日本共産党の山添拓参議院議員が情勢報告。「安保法制が強行されて、集団的自衛権容認、敵基地攻撃能力保有、武器輸出解禁など平和国家を投げ捨てた10年だった。来年度の防衛費の概算要求額は9兆円に迫り、多くは長距離ミサイル配備の予算だ。今こそ安保法制廃止の必要性が強まっている。参院選で与党は過半数割れになったが、維新、国民、参政、保守の議席を足し、一致すればスパイ防止法が通ってしまう状況だ。自民党政治はダメということははっきりしているが、どこを選ぶのか。歴史の逆行を許すのか岐路にある。前進の方向にすすめるために今ががんばり時だ」と指摘しました。

外交も民主主義も、国民・市民がつくるもの

「世界政治のゆくえ――軍拡競争とポピュリズムの台頭にどう立ち向かうか?」と題し、新潟国際情報大学国際学部の佐々木寛教授が記念講演しました。はじめに、ポリクライシス(複合危機)―崩壊する世界政治として、ウクライナやパレスチナの戦争に見られる「帝国主義」への回帰、核戦争の危機、気候危機などについて指摘しました。

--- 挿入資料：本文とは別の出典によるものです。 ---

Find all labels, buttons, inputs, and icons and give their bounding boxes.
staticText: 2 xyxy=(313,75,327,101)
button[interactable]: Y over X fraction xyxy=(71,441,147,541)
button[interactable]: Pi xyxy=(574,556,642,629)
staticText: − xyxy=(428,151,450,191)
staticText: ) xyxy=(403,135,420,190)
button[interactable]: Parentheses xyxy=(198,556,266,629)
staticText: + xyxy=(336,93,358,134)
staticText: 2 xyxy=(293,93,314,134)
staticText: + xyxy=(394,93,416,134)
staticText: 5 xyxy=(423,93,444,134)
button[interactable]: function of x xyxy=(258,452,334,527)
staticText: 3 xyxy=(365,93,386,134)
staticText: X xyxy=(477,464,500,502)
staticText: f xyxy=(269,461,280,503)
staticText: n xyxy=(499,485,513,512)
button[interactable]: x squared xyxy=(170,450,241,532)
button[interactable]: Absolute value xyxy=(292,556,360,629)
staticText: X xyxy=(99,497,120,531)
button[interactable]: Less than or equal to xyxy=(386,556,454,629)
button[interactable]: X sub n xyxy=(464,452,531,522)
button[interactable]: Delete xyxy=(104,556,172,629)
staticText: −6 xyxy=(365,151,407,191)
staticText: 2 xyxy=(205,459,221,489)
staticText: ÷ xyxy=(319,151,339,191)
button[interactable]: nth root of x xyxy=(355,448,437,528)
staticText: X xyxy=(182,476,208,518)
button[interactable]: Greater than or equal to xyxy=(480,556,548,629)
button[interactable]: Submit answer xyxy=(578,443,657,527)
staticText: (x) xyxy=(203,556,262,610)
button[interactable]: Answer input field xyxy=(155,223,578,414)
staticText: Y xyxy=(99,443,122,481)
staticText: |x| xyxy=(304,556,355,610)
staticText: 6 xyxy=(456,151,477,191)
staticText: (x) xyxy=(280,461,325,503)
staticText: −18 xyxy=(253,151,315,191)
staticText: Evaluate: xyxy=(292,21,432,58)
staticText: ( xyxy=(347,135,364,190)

日本政治の危機として、立憲主義・平和主義の破壊と国家主義をあげ、「安保法制強行採決から安保関連3文書閣議決定の後、軍拡財源法(防衛財源確保特別措置法)、軍需産業支援法、原発推進束ね5法(GX電源法+再エネ特措法)、改悪入管法、国立大学法人法改正、経済安保法、地方自治法改正、能動的サイバー防御法、日本学術会議法人化法など矢継ぎ早に法案ができた。アメリカ兵器の爆買い、GDP比2パーセントの軍事費、これにスパイ防止法ができれば、戦争できる国への準備は万端だ」と指摘しました。

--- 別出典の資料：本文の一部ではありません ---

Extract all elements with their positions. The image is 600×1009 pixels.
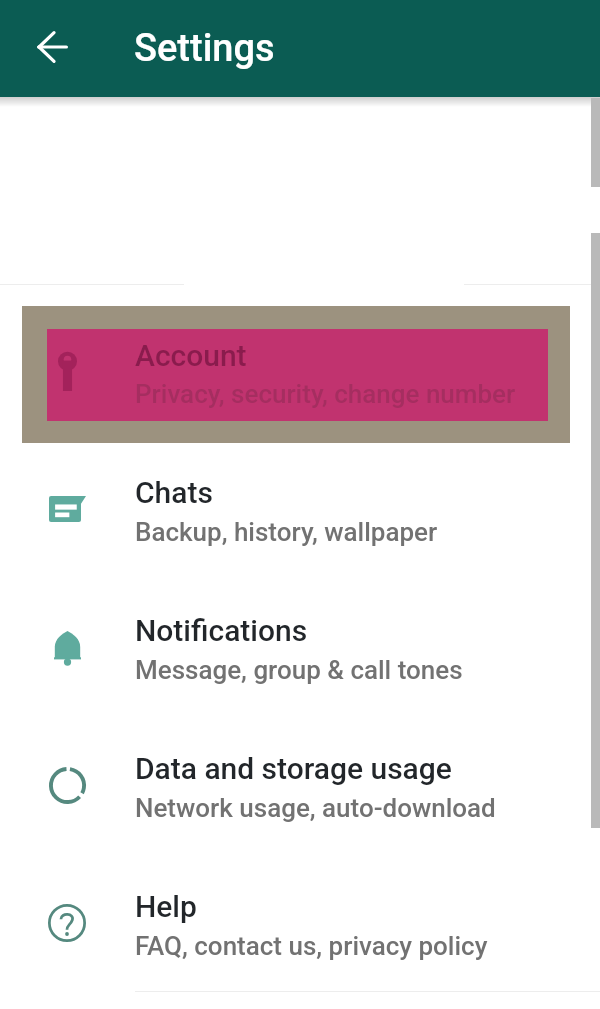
button[interactable]: Chats xyxy=(0,433,600,571)
button[interactable]: Account xyxy=(22,306,570,443)
staticText: Network usage, auto-download xyxy=(135,793,496,823)
staticText: Account xyxy=(135,338,247,373)
staticText: Settings xyxy=(134,26,275,71)
staticText: Chats xyxy=(135,475,213,510)
staticText: Backup, history, wallpaper xyxy=(135,517,438,547)
staticText: Data and storage usage xyxy=(135,751,452,786)
staticText: Message, group & call tones xyxy=(135,655,463,685)
staticText: Help xyxy=(135,889,197,924)
staticText: Privacy, security, change number xyxy=(135,379,516,409)
button[interactable]: Back xyxy=(28,23,76,71)
staticText: FAQ, contact us, privacy policy xyxy=(135,931,488,961)
button[interactable]: Notifications xyxy=(0,571,600,709)
staticText: Notifications xyxy=(135,613,308,648)
button[interactable]: Data and storage usage xyxy=(0,709,600,847)
button[interactable]: Help xyxy=(0,847,600,985)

第2の危機として、「3・11」から10 年経ってもエネルギー転換できていないこと、第3として、報道の自由度世界ランキング2024年で日本が70位、G7で最低であることとし、反知性主義―学問の軽視(専門家の政治利用)とマスメディアの堕落をあげました。第4として、1人あたりGDP23位(2020年)→38位(2024年)と長期低落しているとし、経済の劣化+「アベノミクス」の負の遺産を指摘しました。第5として日本のジェンダーギャップ指数を示し、依然としてオヤジ中心社会であること、第6として「精神的幸福度調査」が38カ国中37位として教育の失敗と若者の絶望、第7として裏金問題など政治の腐敗を指摘しました。

「では、どうしたらいいのか」ということについて、「危機(crisis)の語源は、分岐点。『危機』の認識は、『チャンス』でもあり、グローバルな危機と国内の政治危機がある」と述べ、それに対抗する例として、世界中に拡大する反戦デモの様子や国境なき医師団やペシャワール会の取り組みを紹介。憲法前文や憲法97条(基本的人権の本質)を示し、「外交も民主主義も、国民・市民がつくるものであること」と述べ、市民連合@新潟での市民と野党の共闘で選挙戦に勝利した取り組みの意義などについて強調しました。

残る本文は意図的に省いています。